Among those arrested during Project Southern Tempest were:

- Andrey Melnikov, 36, a Russian national with legal permanent residence status and an associate of the Valleros gang was arrested in Oceanside, California., for auto theft. His criminal convictions include possession of weapon on school grounds/carrying loaded firearm public place and felon in possession of a firearm.

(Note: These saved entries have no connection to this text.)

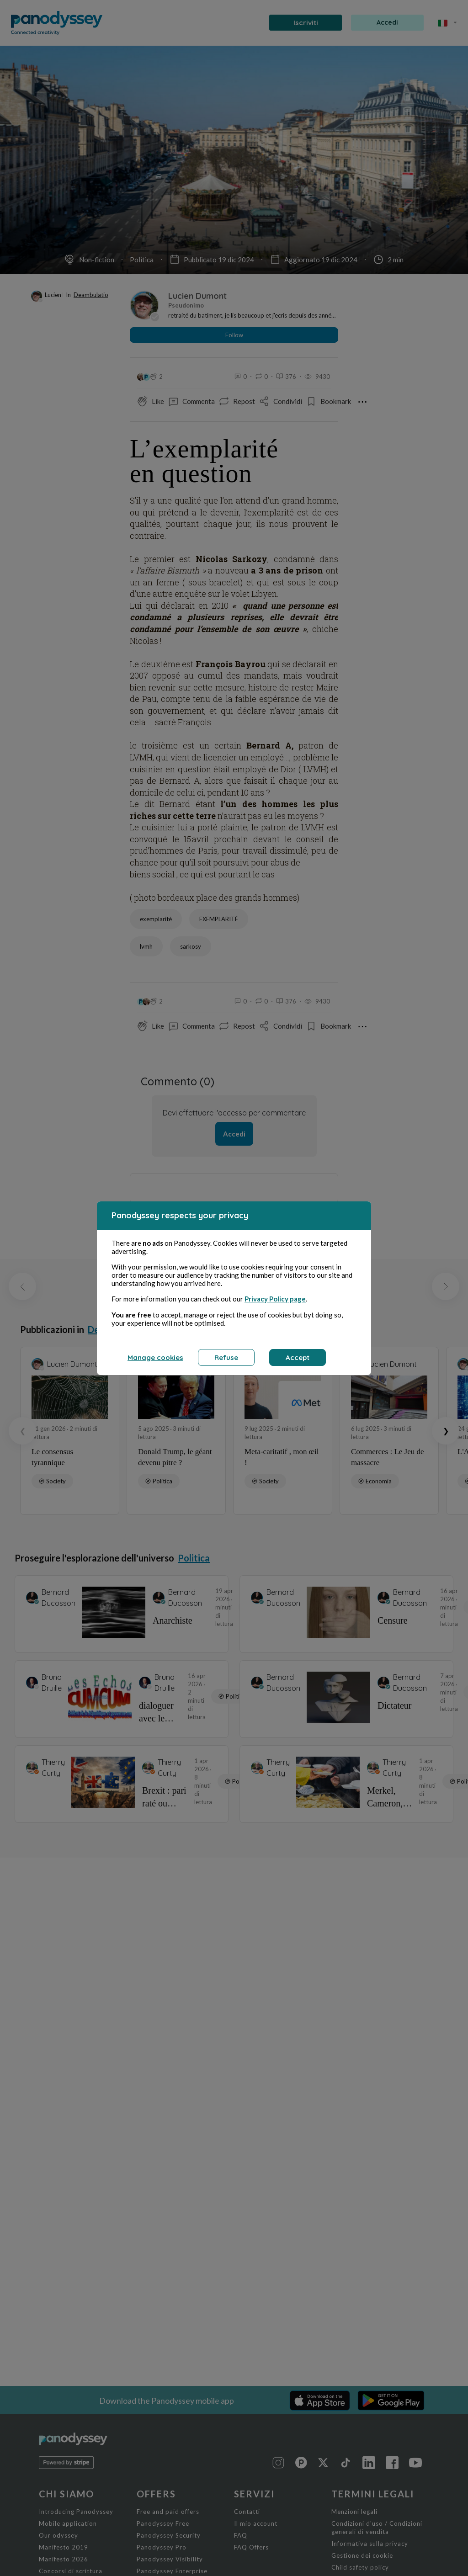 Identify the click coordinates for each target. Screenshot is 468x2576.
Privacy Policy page (275, 1299)
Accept (297, 1357)
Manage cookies (155, 1357)
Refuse (226, 1357) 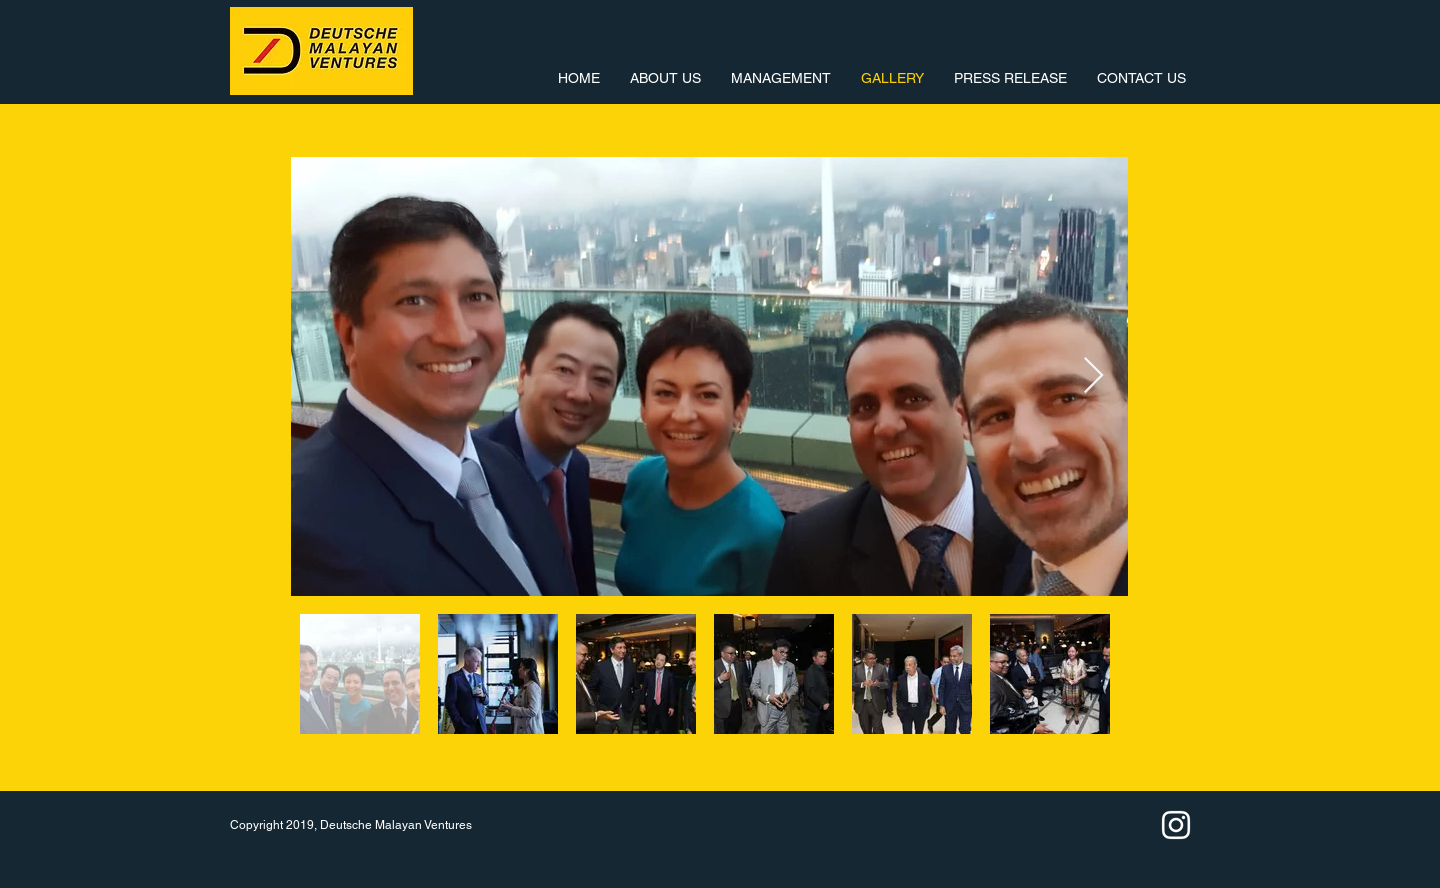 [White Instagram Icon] (1176, 825)
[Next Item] (1093, 376)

- Cesar Enrique Barreiro, 27, a U.S. citizen and member of the Lennox 13 gang was arrested in Lennox, California., for RICO charges from an ongoing multi-agency investigation. His criminal convictions include for aggravated assault with serious bodily injury. He faces federal criminal prosecution on racketeering charges.
- Shawn Allison, 32, a Jamaican national and member of the Jamaican Posse gang was arrested in the Bronx, New York., for attempted murder. His convictions include possession with intent to distribute and criminal contempt. He faces state criminal prosecution on charges of attempted murder.
- Rodimiro Burquez-Cortez, 34, a Mexican national and Surenos gang associate was arrested in Provo, Utah, for re-entry after deportation and narcotics and weapon offenses. His criminal convictions include illegal re-entry; carrying a concealed weapon, assault, DWI, illegal possession of controlled substance, possession of dangerous weapon. He faces federal criminal prosecution for re-entry of previously removed alien, illegal alien in possession of a firearm, and felon in possession of a firearm.
- Gustavo Morales, 52, a Mexican national and an associate of the Boomerangz gang was arrested in Reading, Pennsylvania., for federal offenses related to narcotics and weapons violations. His criminal history has a conviction for re-entry. He faces federal prosecution for illegal re-entry and narcotics and weapon offenses.

During Project Southern Tempest, the HSI-led Salt Lake City Operation Community Shield Task Force arrested the 20,000th gang member since the beginning of the operation in 2005.